Part II Day 148: July 17, 2010 (dividing carrots by streets, and the white shoes that nearly took mine away)

Position: Soryteller
EDD Check: $250 per week ($750 balance left in award)
Money Raised for Bhutanese Family: $1,300 (only $100 left to reach our goal)

Mexican Interlude Part II:

Theft is the product of desire. As in you have something I want, not necessarily need but want, and I either don't have the means to obtain it or the willpower to avoid the desire. Theft isn't easy to explain. Some people steal glasses from bars, even when they can afford to buy them, their judgement ruined by desire.

But there is also this element of dangling carrots in people's faces, the "haves" creating desire in the "have-nots." In cities like my hometown of Fresno, the carrots are separated from the carrot-less by distance and main thoroughfares––Herndon, Belmont, Hwy 99––and neighborhoods are mostly segregated by de facto. That's why major cities, such as New York, are shocking to me: the people with the most carrots live very near those with the least, though border streets keep them semi-separated (e.g. 110th in Manhattan).

With a large American and Canadian ex-pat population (10-12%), San Miguel de Allende is an anomaly in Mexico. While many parts of the country have descended into a drug war hell of deaths and decapitations, San Miguel remains blissfully high in the central desert. It's retained its colonial luster, and gringo dollars keep the economy moving, beer prices high, and the streets relatively safe. But the strange thing about this town is that while there are "good" and "bad" neighborhoods, many people have built mansions in the midst of poor neighborhoods, ignoring the common courtesy of unspoken segregation. Sure, from the outside many of these palatial spreads look inconspicuous behind their ten-foot high walls and spiked gates, but like tinted windows, we know who's inside: someone with lots of carrots.

Under unfortunate circumstances that I don't want to get into, I end up staying in a beautiful studio apartment in a section of nice San Miguel houses bordering the poor neighborhood of San Antonio, where crime is on the rise.

The first night after being out, I arrive back at around 3:30 a.m. (bars don't seem to have official closing times and it's easy to lose track of time). I take my bar smoked T-shirt off and hang it outside to air out, then sit down at the computer.
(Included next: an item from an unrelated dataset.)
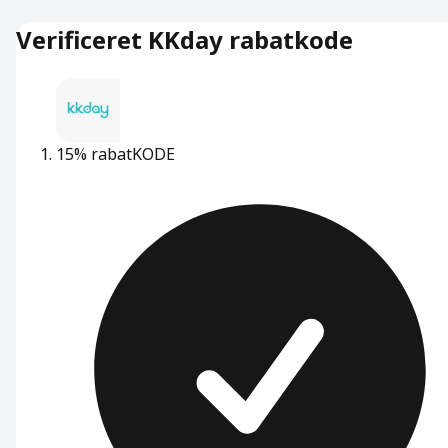
Verificeret KKday rabatkode
15% rabat
KODE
Though I've heard the story of how a local man mixed up in drugs was recently decapitated (he was the exception not the rule), how a newspaper baron and his wife were kidnapped from here three years ago and he was held for ransom (dangled too many carrots), and how four years ago a serial rapist targeted foreign women (Americans), I feel relatively safe.

That's why when I hear the gate downstairs open and footsteps on the stairs, I think nothing of it. The neighbors must have been out late. And since they stopped and jangled my doorknob, they must also be drunk.

I look out the door window and only see a pair of white Adidas ascending to the third floor (I'm on the second), and my suspicions are confirmed: drunk neighbor. I return to the computer, but then I hear the footsteps descending the stairs. I meet them by my door, and just before I peer out, the metal screen on the window next to the door gets punched in: Boom!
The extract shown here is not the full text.